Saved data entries
==================================================

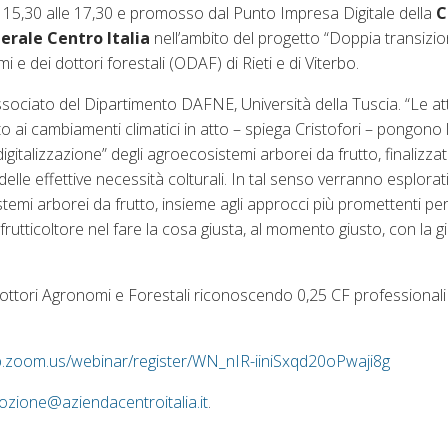
e 15,30 alle 17,30 e promosso dal Punto Impresa Digitale della
C
erale Centro Italia
nell’ambito del progetto “Doppia transizio
 e dei dottori forestali (ODAF) di Rieti e di Viterbo.
sociato del Dipartimento DAFNE, Università della Tuscia. “Le att
 ai cambiamenti climatici in atto – spiega Cristofori – pongono l
“digitalizzazione” degli agroecosistemi arborei da frutto, finalizza
le effettive necessità colturali. In tal senso verranno esplorati i
istemi arborei da frutto, insieme agli approcci più promettenti pe
l frutticoltore nel fare la cosa giusta, al momento giusto, con la g
 Dottori Agronomi e Forestali riconoscendo 0,25 CF professionali
b.zoom.us/webinar/register/WN_nIR-iiniSxqd20oPwaji8g
zione@aziendacentroitalia.it
.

==================================================

▸ **Work instruction**
Given the records above, return exactly the lines starting at the line containing "erale Centro Italia" and ending at the line containing "da frutto, finalizza", including both.

▸ **Task response**
erale Centro Italia
nell’ambito del progetto “Doppia transizio
 e dei dottori forestali (ODAF) di Rieti e di Viterbo.
sociato del Dipartimento DAFNE, Università della Tuscia. “Le att
 ai cambiamenti climatici in atto – spiega Cristofori – pongono l
“digitalizzazione” degli agroecosistemi arborei da frutto, finalizza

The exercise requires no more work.